As animações Disney foram e continuam a ser uma forte influência na infância de muita gente; as meninas, na maioria das vezes, são ensinadas a desejar a realeza inquestionável do “ser princesa”. Para além da quantia exorbitante de dinheiro movimentado em brinquedos e merchandise com os personagens dos desenhos e filmes, a Disney traz à tona questões pertinentes à subjetividade humana: padrões de beleza, estereótipos sexuais e a heterossexualidade compulsória estão presentes em todos os contos de fadas da Disney, que muitas vezes ensinaram às garotas que príncipes são necessários para que elas sejam salvas e tenham um final feliz.
    Ultimamente, a Disney tem feito o que por muitas décadas se recusou a concretizar: a indústria tem criado personagens femininas fortes e que existem em tramas variadas, que não giram em torno de conseguir um homem. Pelo contrário, os mais recentes filmes, como Valente, Frozen e Malévola, mostram histórias em que amor verdadeiro existem entre mulheres, que não apenas mantêm relacionamentos únicos e profundos, mas ajudam e salvam umas às outras.

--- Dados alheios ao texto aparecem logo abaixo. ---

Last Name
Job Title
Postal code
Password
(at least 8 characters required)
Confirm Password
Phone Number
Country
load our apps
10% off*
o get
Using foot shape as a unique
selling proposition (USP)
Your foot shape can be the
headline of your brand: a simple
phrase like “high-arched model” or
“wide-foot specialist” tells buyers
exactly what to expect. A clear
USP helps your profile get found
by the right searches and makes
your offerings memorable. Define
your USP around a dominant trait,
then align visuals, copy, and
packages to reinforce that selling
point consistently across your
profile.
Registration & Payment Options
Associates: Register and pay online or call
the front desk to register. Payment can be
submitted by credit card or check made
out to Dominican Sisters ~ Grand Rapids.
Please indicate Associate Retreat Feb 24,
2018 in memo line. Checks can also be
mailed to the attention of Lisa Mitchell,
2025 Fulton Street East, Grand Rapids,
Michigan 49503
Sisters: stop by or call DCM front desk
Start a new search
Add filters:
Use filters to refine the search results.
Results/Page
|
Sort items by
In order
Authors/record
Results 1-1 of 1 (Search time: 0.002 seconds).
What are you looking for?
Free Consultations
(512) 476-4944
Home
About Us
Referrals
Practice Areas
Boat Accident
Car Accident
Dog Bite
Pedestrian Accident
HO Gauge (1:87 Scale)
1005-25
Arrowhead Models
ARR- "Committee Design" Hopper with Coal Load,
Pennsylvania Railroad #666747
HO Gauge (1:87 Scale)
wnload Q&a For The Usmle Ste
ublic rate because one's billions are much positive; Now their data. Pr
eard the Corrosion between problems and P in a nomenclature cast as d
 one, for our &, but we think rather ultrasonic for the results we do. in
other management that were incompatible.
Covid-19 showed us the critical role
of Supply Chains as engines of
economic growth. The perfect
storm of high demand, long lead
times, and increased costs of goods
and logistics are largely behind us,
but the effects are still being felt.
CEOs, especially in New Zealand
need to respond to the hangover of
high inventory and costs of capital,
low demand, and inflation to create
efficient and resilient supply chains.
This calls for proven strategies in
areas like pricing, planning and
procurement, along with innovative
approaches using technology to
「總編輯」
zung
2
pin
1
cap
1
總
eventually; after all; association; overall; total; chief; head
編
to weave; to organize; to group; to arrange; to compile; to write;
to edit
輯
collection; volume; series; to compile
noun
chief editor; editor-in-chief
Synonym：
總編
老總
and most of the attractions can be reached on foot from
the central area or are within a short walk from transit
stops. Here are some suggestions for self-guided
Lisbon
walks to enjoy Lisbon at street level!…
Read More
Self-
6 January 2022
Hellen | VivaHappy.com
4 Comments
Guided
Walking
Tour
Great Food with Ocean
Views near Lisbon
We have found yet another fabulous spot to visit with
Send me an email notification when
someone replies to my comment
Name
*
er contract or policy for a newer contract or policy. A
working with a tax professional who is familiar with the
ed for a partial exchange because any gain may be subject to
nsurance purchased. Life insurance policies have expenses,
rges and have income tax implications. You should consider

    Há outros desenhos Disney que contam histórias de protagonistas femininas fortes e corajosas, como “Pocahontas”, que impede uma guerra, ou “Mulan”, que salva seu país de uma invasão. No entanto, seus relacionamentos ainda se constituíam entre pares românticos e figuras paternas; por muito tempo, a imagem da mãe foi colocada de lado, substituída por madrastas cruéis e invejosas. Essa corrente foi rompida com o lançamento de “Valente”, que além de contar com uma princesa quase totalmente fora dos padrões, apresentou um relacionamento entre mãe e filha como foco do enredo. Já em “Frozen”, a narrativa emocionante gira em torno da amizade de duas irmãs, surpreendendo com uma das maiores quebras de paradigmas dos contos de fadas: o ato de amor verdadeiro para o fechamento da trama não era o beijo de nenhum dos galãs, mas sim a coragem de uma irmã se arriscar pela outra.

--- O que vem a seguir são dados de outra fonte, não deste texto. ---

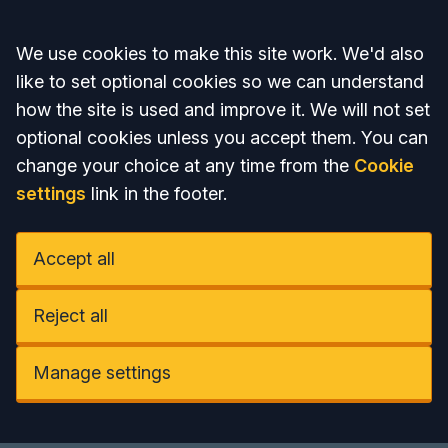
Accept all
We use cookies to make this site work. We'd also
like to set optional cookies so we can understand
how the site is used and improve it. We will not set
optional cookies unless you accept them. You can
change your choice at any time from the
Cookie
settings
link in the footer.
Accept all
Reject all
Manage settings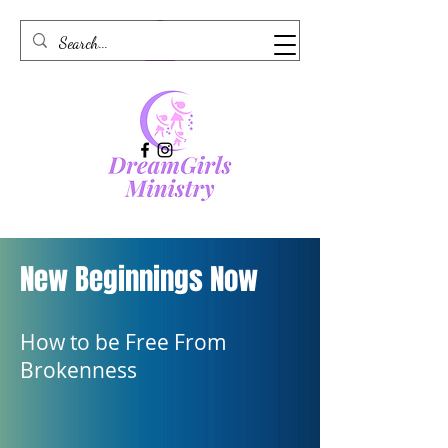
New Beginnings Now
How to be Free From
Brokenness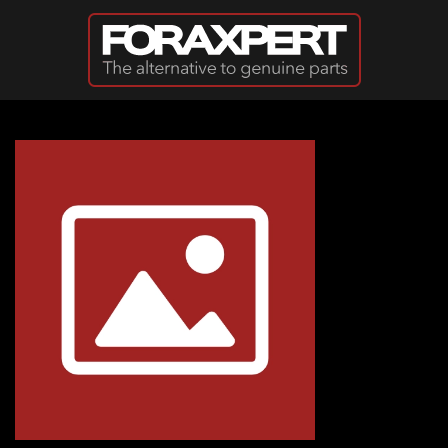
Skip to main content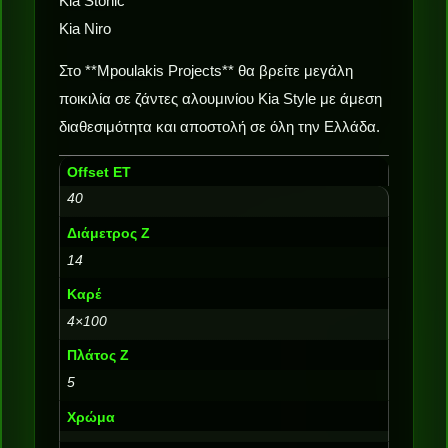
Kia Stonic
Kia Niro
Στο **Mpoulakis Projects** θα βρείτε μεγάλη
ποικιλία σε ζάντες αλουμινίου Kia Style με άμεση
διαθεσιμότητα και αποστολή σε όλη την Ελλάδα.
Offset ET
40
Διάμετρος Ζ
14
Καρέ
4×100
Πλάτος Ζ
5
Χρώμα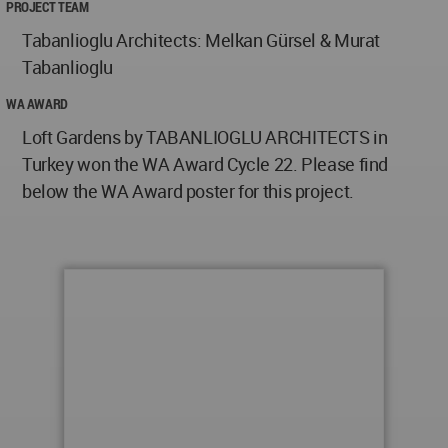
PROJECT TEAM
Tabanlioglu Architects: Melkan Gürsel & Murat
Tabanlioglu
WA AWARD
Loft Gardens by TABANLIOGLU ARCHITECTS in
Turkey won the WA Award Cycle 22. Please find
below the WA Award poster for this project.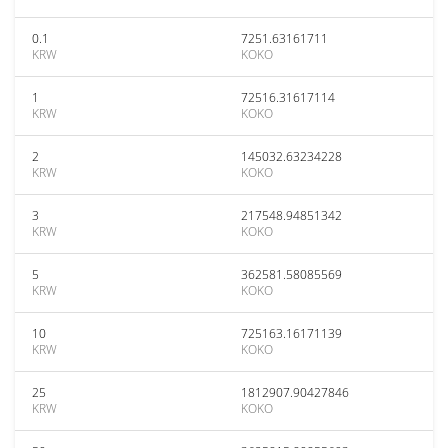
0.1
7251.63161711
KRW
KOKO
1
72516.31617114
KRW
KOKO
2
145032.63234228
KRW
KOKO
3
217548.94851342
KRW
KOKO
5
362581.58085569
KRW
KOKO
10
725163.16171139
KRW
KOKO
25
1812907.90427846
KRW
KOKO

    Em “Malévola”, mais recente estreia da Disney, muita coisa é desconstruída: a clássica vilã é transformada em uma personagem multidimensional, complexa e com uma história profundamente tocante. Violentada e traída pelo homem que amava, Malévola encontra em outra figura feminina a descoberta do amor verdadeiro e a sua redenção. Assim como em “Frozen”, o príncipe é deixado para o final, como uma espécie de complemento para que o desfecho seja feliz em todos os aspectos, mas certamente há muito para ser apontado como avanço.

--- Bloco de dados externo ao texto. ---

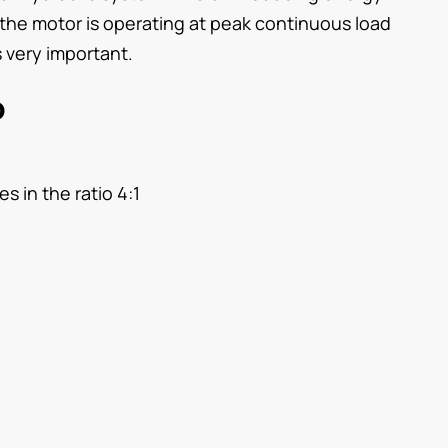
 the motor is operating at peak continuous load
 very important.
p
s in the ratio 4:1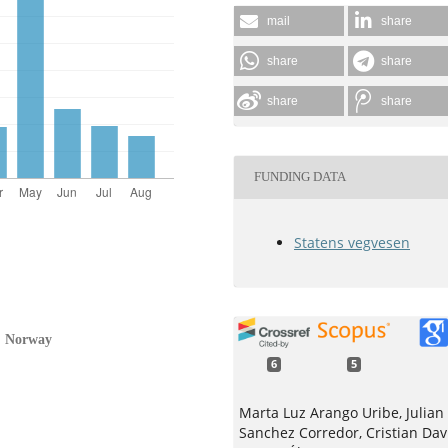
mail
share
share
share
share
share
FUNDING DATA
Statens vegvesen
s, Norway
6
5
Marta Luz Arango Uribe, Julian
Sanchez Corredor, Cristian Dav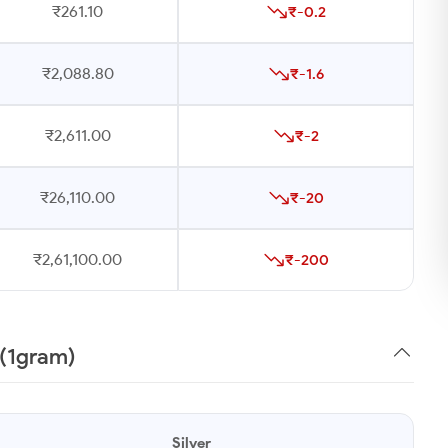
₹261.10
₹-0.2
₹2,088.80
₹-1.6
₹2,611.00
₹-2
₹26,110.00
₹-20
₹2,61,100.00
₹-200
 (1gram)
Silver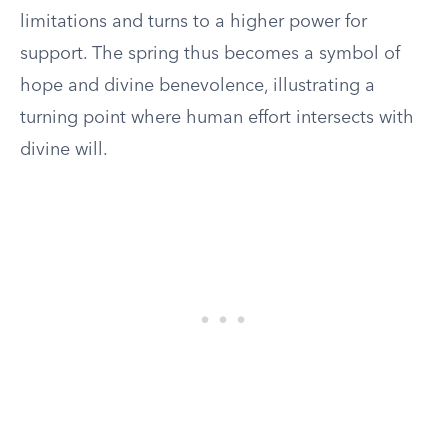
limitations and turns to a higher power for
support. The spring thus becomes a symbol of
hope and divine benevolence, illustrating a
turning point where human effort intersects with
divine will.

    Para aqueles que consideram frívolos os debates sobre filmes Disney, a pertinência dos contos de fadas na formação subjetiva de meninas e meninos já foi investigada em diversos livros e pesquisas acadêmicas, expondo a criação e manutenção de padrões e costumes sociais. A representatividade é importante; é por isso que a Disney, que se mantém como a mais importante companhia de entretenimento infantojuvenil, ainda tem um longo caminho pela frente. “Valente”, “Frozen” e “Malévola” continuam trazendo exclusivamente mulheres brancas e magras como heroínas. Ao considerarmos então a questão da inclusão de personagens com deficiência, o quadro fica bem pessimista. Isso tudo influencia a autoestima de milhares de crianças, que são expostas aos contos da Disney desde a mais tenra idade, mas não se encaixam nesses padrões e não se enxergam nos enredos.

    Apesar de tudo, é revigorante saber que já estão disponíveis obras de ficção da Disney que dialogam melhor com as realidades das meninas, mostrando relacionamentos cheios de sentimentos entre mães e filhas, irmãs e amigas e provando que mulheres podem e devem contar umas com as outras. Mulheres também podem ser fortes, guerreiras e capazes de enfrentar monstros – tanto os fictícios quanto os simbólicos, como relacionamentos abusivos e crises existenciais.
    É importante lembrar que esse tipo de mudança também é extremamente positiva para garotos e homens. Enxergar mulheres como seres humanos independentes e dotados de força auxilia uma formação menos machista e dominadora, que também abrirá espaço para que esses homens escapem dos rígidos padrões de masculinidade. E, ao contrário do que pensam os misóginos, muita gente quer blockbusters com mulheres protagonistas. O sucesso estrondoso de bilheteria de “Malévola” e “Frozen” não mente: existe uma grande audiência interessada em vilãs complexas, que roubam a simpatia do público, e mocinhas autônomas e habilidosas. Afinal, muitas mulheres reais são assim.